- Svea Township Location in Minnesota and the United States Svea Township Svea Township (the United States)
- Coordinates: 48°35′41″N 96°59′17″W﻿ / ﻿48.59472°N 96.98806°W
- Country: United States
- State: Minnesota
- County: Kittson

Area
- • Total: 35.8 sq mi (92.8 km^{2})
- • Land: 35.8 sq mi (92.8 km^{2})
- • Water: 0 sq mi (0.0 km^{2})
- Elevation: 807 ft (246 m)

Population (2000)
- • Total: 60
- • Density: 1.6/sq mi (0.6/km^{2})
- Time zone: UTC-6 (Central (CST))
- • Summer (DST): UTC-5 (CDT)
- FIPS code: 27-63652
- GNIS feature ID: 0665746

= Svea Township, Kittson County, Minnesota =

Township in Minnesota, United States

Svea Township is a township in Kittson County, Minnesota, United States. The population was 60 at the 2000 census.

==History==
Svea Township was organized in 1884, and named for Mother Svea, a national symbol of Sweden.

==Geography==
According to the United States Census Bureau, the township has a total area of 35.8 square miles (92.8 km^{2}), all land.

==Demographics==
As of the census of 2000, there were 60 people, 21 households, and 14 families residing in the township. The population density was 1.7 people per square mile (0.6/km^{2}). There were 23 housing units at an average density of 0.6/sq mi (0.2/km^{2}). The racial makeup of the township was 95.00% White, 1.67% Asian, and 3.33% from two or more races. Hispanic or Latino of any race were 1.67% of the population.

There were 21 households, out of which 33.3% had children under the age of 18 living with them, 57.1% were married couples living together, 4.8% had a female householder with no husband present, and 33.3% were non-families. 33.3% of all households were made up of individuals, and 19.0% had someone living alone who was 65 years of age or older. The average household size was 2.86 and the average family size was 3.57.

In the township the population was spread out, with 31.7% under the age of 18, 6.7% from 18 to 24, 25.0% from 25 to 44, 28.3% from 45 to 64, and 8.3% who were 65 years of age or older. The median age was 35 years. For every 100 females, there were 93.5 males. For every 100 females age 18 and over, there were 78.3 males.

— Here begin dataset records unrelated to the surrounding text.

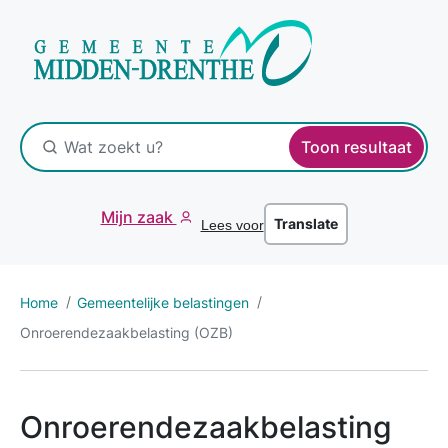
Toon resultaat
Mijn zaak
Translate
Lees voor
Home
Gemeentelijke belastingen
Onroerendezaakbelasting (OZB)
Onroerendezaakbelasting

The median income for a household in the township was $36,563, and the median income for a family was $51,250. Males had a median income of $28,000 versus $51,250 for females. The per capita income for the township was $25,079. There were 12.5% of families and 9.0% of the population living below the poverty line, including 8.0% of under eighteens and none of those over 64.